Tamil Nadu Agricultural University (TNAU) scientist along with a Japanese professor has identified the genes responsible for barley's 'domestication' that transformed this once-wild food grain into an item of mass consumption. Today, barley is the fourth most important crop in the world - both in the size of cultivation and grain production, and its high production is due to its domestication that happened 10,000 years ago.

"About 10,000 years ago, people identified barley as a food grain.
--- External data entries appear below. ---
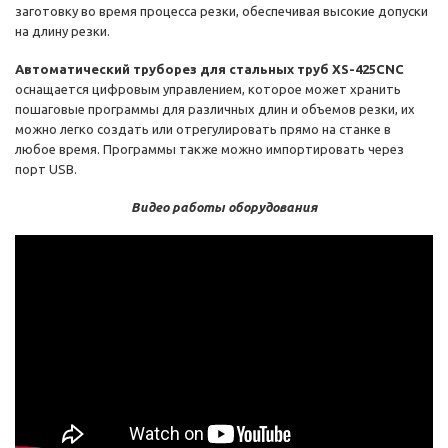
заготовку во время процесса резки, обеспечивая высокие допуски
на длину резки.
Автоматический труборез для стальных труб XS-425CNC
оснащается цифровым управлением, которое может хранить
пошаговые программы для различных длин и объемов резки, их
можно легко создать или отрегулировать прямо на станке в
любое время. Программы также можно импортировать через
порт USB.
Видео работы оборудования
And, then farmers started cultivating barley," said Senthil Natesan, professor and head of biotechnology department, Agricultural College and Research Institute, Madurai.

There was a problem with the wild variety. The spikes that contain the grain were brittle in the wild variety. "This brittle nature breaks the spike, and the grain falls on the ground. While this is essential for the proliferation of the crop, this made harvesting difficult," said Takao Komatsuda, senior researcher in the National Institute of Agro-biological Sciences (NIAS), Tsukuba, Japan. Komatsuda is the principle researcher in this project.

The wild variety underwent domestication, which helped farmers in cultivating barley. "Barley domestication occurred twice. The first was a natural mutation in one gene (Btr1), while an independent mutation in the other gene (Btr2)," said Senthil. This domestication resulted in the cell wall thickening, that induced flexibility in the spikes. "And, the spikes developed a non-brittle nature, and this prevented the grains from dispersing on the ground, a major relief for farmers," said Senthil.

Komatsuda, who has pursued extensive research on barley, plans to take this research forward. "Identifying new traits such as disease resistance, quality in the production of beer depending on breeding lineages will be the areas of future research. Also, the origin of cultivated wheat will be studied using the similar genes isolated in this study," he said.